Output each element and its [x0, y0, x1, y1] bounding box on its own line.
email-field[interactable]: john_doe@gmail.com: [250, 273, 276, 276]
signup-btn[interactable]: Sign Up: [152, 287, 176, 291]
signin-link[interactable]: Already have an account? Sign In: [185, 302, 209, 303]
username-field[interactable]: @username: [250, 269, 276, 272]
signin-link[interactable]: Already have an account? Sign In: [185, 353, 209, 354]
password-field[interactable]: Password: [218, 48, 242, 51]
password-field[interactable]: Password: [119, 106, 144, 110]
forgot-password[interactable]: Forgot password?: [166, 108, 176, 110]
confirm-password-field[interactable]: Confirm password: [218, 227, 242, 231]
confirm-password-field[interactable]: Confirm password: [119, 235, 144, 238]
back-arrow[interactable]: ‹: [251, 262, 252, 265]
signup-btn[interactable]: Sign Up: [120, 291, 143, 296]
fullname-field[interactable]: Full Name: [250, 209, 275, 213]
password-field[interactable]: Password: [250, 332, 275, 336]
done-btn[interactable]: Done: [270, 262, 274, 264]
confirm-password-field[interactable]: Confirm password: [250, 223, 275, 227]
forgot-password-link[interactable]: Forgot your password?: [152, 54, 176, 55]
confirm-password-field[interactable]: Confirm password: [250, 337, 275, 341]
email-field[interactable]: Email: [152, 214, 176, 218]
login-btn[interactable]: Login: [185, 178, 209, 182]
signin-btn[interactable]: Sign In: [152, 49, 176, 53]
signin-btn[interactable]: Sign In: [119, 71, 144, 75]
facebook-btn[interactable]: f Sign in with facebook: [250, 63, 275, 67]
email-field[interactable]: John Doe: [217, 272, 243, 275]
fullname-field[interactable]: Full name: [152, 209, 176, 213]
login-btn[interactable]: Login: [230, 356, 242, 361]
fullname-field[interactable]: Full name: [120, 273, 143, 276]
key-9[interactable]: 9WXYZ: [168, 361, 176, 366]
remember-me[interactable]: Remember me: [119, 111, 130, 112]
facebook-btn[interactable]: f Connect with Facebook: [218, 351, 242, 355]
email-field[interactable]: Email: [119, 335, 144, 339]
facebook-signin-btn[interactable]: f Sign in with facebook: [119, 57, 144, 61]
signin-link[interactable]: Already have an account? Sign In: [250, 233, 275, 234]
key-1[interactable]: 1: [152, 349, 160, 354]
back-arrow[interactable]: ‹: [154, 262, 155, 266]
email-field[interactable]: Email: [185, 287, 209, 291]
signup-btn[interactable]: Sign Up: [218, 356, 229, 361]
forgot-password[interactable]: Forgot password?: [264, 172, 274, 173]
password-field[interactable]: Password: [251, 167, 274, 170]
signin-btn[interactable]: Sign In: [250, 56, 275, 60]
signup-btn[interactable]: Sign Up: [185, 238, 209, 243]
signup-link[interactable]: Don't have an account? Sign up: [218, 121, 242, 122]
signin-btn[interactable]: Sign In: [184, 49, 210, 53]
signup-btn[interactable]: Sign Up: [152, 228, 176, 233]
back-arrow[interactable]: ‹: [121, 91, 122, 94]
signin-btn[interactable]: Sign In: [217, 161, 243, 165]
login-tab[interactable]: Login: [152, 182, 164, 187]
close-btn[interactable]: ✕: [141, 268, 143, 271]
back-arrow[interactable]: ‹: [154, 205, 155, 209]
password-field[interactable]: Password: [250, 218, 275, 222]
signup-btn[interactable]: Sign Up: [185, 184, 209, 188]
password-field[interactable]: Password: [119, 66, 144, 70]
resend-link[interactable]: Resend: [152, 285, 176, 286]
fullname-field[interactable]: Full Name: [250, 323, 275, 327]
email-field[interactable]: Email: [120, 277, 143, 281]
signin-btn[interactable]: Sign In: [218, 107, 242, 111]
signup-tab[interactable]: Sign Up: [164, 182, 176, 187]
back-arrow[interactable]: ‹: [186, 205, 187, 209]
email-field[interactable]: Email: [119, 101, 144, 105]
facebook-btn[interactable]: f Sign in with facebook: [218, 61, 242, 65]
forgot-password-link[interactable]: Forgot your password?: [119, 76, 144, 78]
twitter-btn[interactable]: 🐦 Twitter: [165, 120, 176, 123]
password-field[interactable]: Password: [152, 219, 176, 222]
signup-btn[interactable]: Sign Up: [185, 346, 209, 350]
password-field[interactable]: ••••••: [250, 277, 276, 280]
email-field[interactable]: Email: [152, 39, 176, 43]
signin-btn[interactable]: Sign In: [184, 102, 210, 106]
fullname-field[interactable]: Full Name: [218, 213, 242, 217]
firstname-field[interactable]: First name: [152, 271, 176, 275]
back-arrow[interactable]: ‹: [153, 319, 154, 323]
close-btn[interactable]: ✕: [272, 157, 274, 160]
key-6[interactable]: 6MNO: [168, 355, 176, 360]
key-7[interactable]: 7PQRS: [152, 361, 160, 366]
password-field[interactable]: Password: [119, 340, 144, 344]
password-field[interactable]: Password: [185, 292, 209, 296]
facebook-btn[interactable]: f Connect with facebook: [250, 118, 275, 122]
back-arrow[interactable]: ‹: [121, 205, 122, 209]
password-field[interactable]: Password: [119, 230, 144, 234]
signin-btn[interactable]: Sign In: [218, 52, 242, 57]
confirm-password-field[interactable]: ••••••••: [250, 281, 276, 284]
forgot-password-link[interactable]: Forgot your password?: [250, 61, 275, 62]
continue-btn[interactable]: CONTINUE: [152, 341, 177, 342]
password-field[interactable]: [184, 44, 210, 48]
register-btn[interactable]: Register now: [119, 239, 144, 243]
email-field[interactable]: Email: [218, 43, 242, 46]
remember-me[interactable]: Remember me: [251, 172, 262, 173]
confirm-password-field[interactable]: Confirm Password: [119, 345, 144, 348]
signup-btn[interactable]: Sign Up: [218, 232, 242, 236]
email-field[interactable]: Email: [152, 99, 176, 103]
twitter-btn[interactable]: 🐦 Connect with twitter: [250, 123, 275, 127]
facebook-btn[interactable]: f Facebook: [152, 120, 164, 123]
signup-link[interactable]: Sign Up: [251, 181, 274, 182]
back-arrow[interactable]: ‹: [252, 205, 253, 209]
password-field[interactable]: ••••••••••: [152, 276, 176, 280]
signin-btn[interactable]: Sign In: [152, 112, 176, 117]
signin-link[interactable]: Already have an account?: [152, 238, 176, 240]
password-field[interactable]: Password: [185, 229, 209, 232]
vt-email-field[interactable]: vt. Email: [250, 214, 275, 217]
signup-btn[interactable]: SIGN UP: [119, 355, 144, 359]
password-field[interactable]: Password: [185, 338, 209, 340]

Task item →
Output the data in full, exactly as it stands.

Answer to the exercise →
Output each element and its [x0, y0, x1, y1] bounding box on its own line.
email-field[interactable]: john_doe@gmail.com: [250, 273, 276, 276]
signup-btn[interactable]: Sign Up: [152, 287, 176, 291]
signin-link[interactable]: Already have an account? Sign In: [185, 302, 209, 303]
username-field[interactable]: @username: [250, 269, 276, 272]
signin-link[interactable]: Already have an account? Sign In: [185, 353, 209, 354]
password-field[interactable]: Password: [218, 48, 242, 51]
password-field[interactable]: Password: [119, 106, 144, 110]
forgot-password[interactable]: Forgot password?: [166, 108, 176, 110]
confirm-password-field[interactable]: Confirm password: [218, 227, 242, 231]
confirm-password-field[interactable]: Confirm password: [119, 235, 144, 238]
back-arrow[interactable]: ‹: [251, 262, 252, 265]
signup-btn[interactable]: Sign Up: [120, 291, 143, 296]
fullname-field[interactable]: Full Name: [250, 209, 275, 213]
password-field[interactable]: Password: [250, 332, 275, 336]
done-btn[interactable]: Done: [270, 262, 274, 264]
confirm-password-field[interactable]: Confirm password: [250, 223, 275, 227]
forgot-password-link[interactable]: Forgot your password?: [152, 54, 176, 55]
confirm-password-field[interactable]: Confirm password: [250, 337, 275, 341]
email-field[interactable]: Email: [152, 214, 176, 218]
login-btn[interactable]: Login: [185, 178, 209, 182]
signin-btn[interactable]: Sign In: [152, 49, 176, 53]
signin-btn[interactable]: Sign In: [119, 71, 144, 75]
facebook-btn[interactable]: f Sign in with facebook: [250, 63, 275, 67]
email-field[interactable]: John Doe: [217, 272, 243, 275]
fullname-field[interactable]: Full name: [152, 209, 176, 213]
login-btn[interactable]: Login: [230, 356, 242, 361]
fullname-field[interactable]: Full name: [120, 273, 143, 276]
key-9[interactable]: 9WXYZ: [168, 361, 176, 366]
remember-me[interactable]: Remember me: [119, 111, 130, 112]
facebook-btn[interactable]: f Connect with Facebook: [218, 351, 242, 355]
email-field[interactable]: Email: [119, 335, 144, 339]
facebook-signin-btn[interactable]: f Sign in with facebook: [119, 57, 144, 61]
signin-link[interactable]: Already have an account? Sign In: [250, 233, 275, 234]
key-1[interactable]: 1: [152, 349, 160, 354]
back-arrow[interactable]: ‹: [154, 262, 155, 266]
email-field[interactable]: Email: [185, 287, 209, 291]
signup-btn[interactable]: Sign Up: [218, 356, 229, 361]
forgot-password[interactable]: Forgot password?: [264, 172, 274, 173]
password-field[interactable]: Password: [251, 167, 274, 170]
signin-btn[interactable]: Sign In: [250, 56, 275, 60]
signup-btn[interactable]: Sign Up: [185, 238, 209, 243]
signup-link[interactable]: Don't have an account? Sign up: [218, 121, 242, 122]
signin-btn[interactable]: Sign In: [184, 49, 210, 53]
signup-btn[interactable]: Sign Up: [152, 228, 176, 233]
back-arrow[interactable]: ‹: [121, 91, 122, 94]
signin-btn[interactable]: Sign In: [217, 161, 243, 165]
login-tab[interactable]: Login: [152, 182, 164, 187]
close-btn[interactable]: ✕: [141, 268, 143, 271]
back-arrow[interactable]: ‹: [154, 205, 155, 209]
password-field[interactable]: Password: [250, 218, 275, 222]
signup-btn[interactable]: Sign Up: [185, 184, 209, 188]
password-field[interactable]: Password: [119, 66, 144, 70]
resend-link[interactable]: Resend: [152, 285, 176, 286]
fullname-field[interactable]: Full Name: [250, 323, 275, 327]
email-field[interactable]: Email: [120, 277, 143, 281]
signin-btn[interactable]: Sign In: [218, 107, 242, 111]
signup-tab[interactable]: Sign Up: [164, 182, 176, 187]
back-arrow[interactable]: ‹: [186, 205, 187, 209]
email-field[interactable]: Email: [119, 101, 144, 105]
facebook-btn[interactable]: f Sign in with facebook: [218, 61, 242, 65]
forgot-password-link[interactable]: Forgot your password?: [119, 76, 144, 78]
twitter-btn[interactable]: 🐦 Twitter: [165, 120, 176, 123]
password-field[interactable]: Password: [152, 219, 176, 222]
signup-btn[interactable]: Sign Up: [185, 346, 209, 350]
password-field[interactable]: ••••••: [250, 277, 276, 280]
email-field[interactable]: Email: [152, 39, 176, 43]
signin-btn[interactable]: Sign In: [184, 102, 210, 106]
fullname-field[interactable]: Full Name: [218, 213, 242, 217]
firstname-field[interactable]: First name: [152, 271, 176, 275]
back-arrow[interactable]: ‹: [153, 319, 154, 323]
close-btn[interactable]: ✕: [272, 157, 274, 160]
key-6[interactable]: 6MNO: [168, 355, 176, 360]
key-7[interactable]: 7PQRS: [152, 361, 160, 366]
password-field[interactable]: Password: [119, 340, 144, 344]
password-field[interactable]: Password: [185, 292, 209, 296]
facebook-btn[interactable]: f Connect with facebook: [250, 118, 275, 122]
back-arrow[interactable]: ‹: [121, 205, 122, 209]
password-field[interactable]: Password: [119, 230, 144, 234]
signin-btn[interactable]: Sign In: [218, 52, 242, 57]
confirm-password-field[interactable]: ••••••••: [250, 281, 276, 284]
forgot-password-link[interactable]: Forgot your password?: [250, 61, 275, 62]
continue-btn[interactable]: CONTINUE: [152, 341, 177, 342]
password-field[interactable]: [184, 44, 210, 48]
register-btn[interactable]: Register now: [119, 239, 144, 243]
email-field[interactable]: Email: [218, 43, 242, 46]
remember-me[interactable]: Remember me: [251, 172, 262, 173]
confirm-password-field[interactable]: Confirm Password: [119, 345, 144, 348]
signup-btn[interactable]: Sign Up: [218, 232, 242, 236]
email-field[interactable]: Email: [152, 99, 176, 103]
twitter-btn[interactable]: 🐦 Connect with twitter: [250, 123, 275, 127]
facebook-btn[interactable]: f Facebook: [152, 120, 164, 123]
signup-link[interactable]: Sign Up: [251, 181, 274, 182]
back-arrow[interactable]: ‹: [252, 205, 253, 209]
password-field[interactable]: ••••••••••: [152, 276, 176, 280]
signin-btn[interactable]: Sign In: [152, 112, 176, 117]
signin-link[interactable]: Already have an account?: [152, 238, 176, 240]
password-field[interactable]: Password: [185, 229, 209, 232]
vt-email-field[interactable]: vt. Email: [250, 214, 275, 217]
signup-btn[interactable]: SIGN UP: [119, 355, 144, 359]
password-field[interactable]: Password: [185, 338, 209, 340]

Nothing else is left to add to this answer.